7. En l’état de l’instruction, le moyen tiré de ce que la décision attaquée méconnaît les dispositions de l’article L. 423-21 du code de l’entrée et du séjour des étrangers et du droit d’asile est propre à créer un doute sérieux quant à la légalité de la décision implicite refusant la délivrance d’un titre de séjour. Par suite, il y a lieu d’ordonner la suspension de l’exécution de la décision implicite refusant la délivrance du titre de séjour à Mme C….
Sur les conclusions aux fins d’injonction sous astreinte :
8. La présente décision implique seulement qu’il soit enjoint à la préfète de l’Isère de réexaminer la demande de titre de séjour de Mme C… dans un délai de deux mois à compter de la notification de la présente ordonnance et, dans l’attente, de lui délivrer un document justifiant de la régularité de son séjour dans un délai de 48 heures à compter de la notification de la présente ordonnance. Il n’y a pas lieu d’assortir cette injonction d’une astreinte.
Sur les frais liés au litige :
9. Mme C… étant admise provisoirement à l’aide juridictionnelle, son avocat peut se prévaloir des dispositions de l’article 37 de la loi du 10 juillet 1991. Il y a lieu, dans les circonstances de l’espèce, sous réserve que Me Huard, avocat de Mme C…, renonce à percevoir la somme correspondant à la part contributive de l’Etat et sous réserve de l’admission définitive de sa cliente à l’aide juridictionnelle, de mettre à la charge de l’Etat la somme de 800 euros à verser à Me Huard. Dans le cas où l’aide juridictionnelle ne serait pas accordée à Mme C… par le bureau d’aide juridictionnelle, la somme de 800 euros sera versée à Mme C….
O R D O N N E :
Article 1er : Mme C… est admise, à titre provisoire, au bénéfice de l’aide juridictionnelle.
Article 2 : L’exécution de la décision implicite de la préfète de l’Isère refusant un titre de séjour à Mme C… est suspendue.

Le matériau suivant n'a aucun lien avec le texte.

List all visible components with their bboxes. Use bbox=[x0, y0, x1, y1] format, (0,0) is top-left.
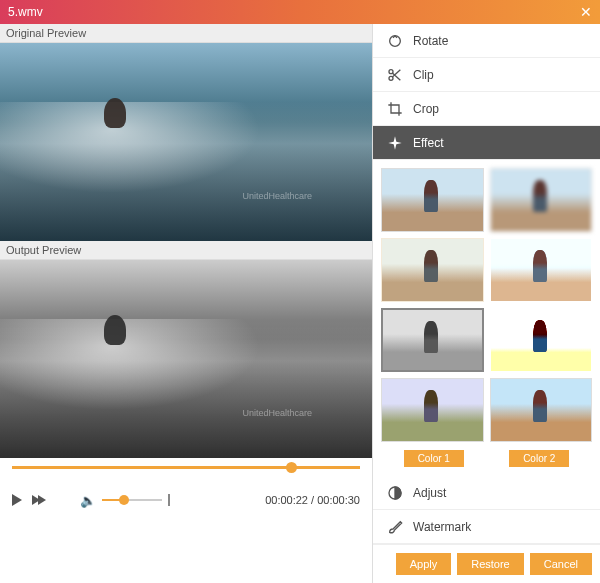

Article 3 : Il est enjoint à la préfète de l’Isère de réexaminer la demande de titre de séjour de Mme C… dans un délai de deux mois à compter de la notification de la présente ordonnance et, dans l’attente, de lui délivrer un document justifiant de la régularité de son séjour dans un délai de 48 heures à compter de la notification de la présente ordonnance.
Article 4 : Sous réserve de l’admission définitive de Mme C… à l’aide juridictionnelle et sous réserve que Me Huard renonce à percevoir la somme correspondant à la part contributive de l’Etat, ce dernier versera à Me Huard, avocate de Mme C…, une somme de 800 euros en application des dispositions du deuxième alinéa de l’article 37 de la loi du 10 juillet 1991. Dans le cas où l’aide juridictionnelle ne serait pas accordée à Mme C… par le bureau d’aide juridictionnelle, la somme de 800 euros sera versée à Mme C….
Article 5 : Le surplus des conclusions de la requête de Mme C… est rejeté.
Article 6 : La présente ordonnance sera notifiée à Mme C…, au ministre de l’Intérieur et à Me Huard.
Copie en sera adressée à la préfète de l’Isère.
Fait à Grenoble, le 30 mars 2026.
Le juge des référés,
D. A…
La République mande et ordonne au ministre d’Etat, ministre de l’intérieur en ce qui le concerne et à tous commissaires de justice à ce requis en ce qui concerne les voies de droit commun contre les parties privées, de pourvoir à l’exécution de la présente décision.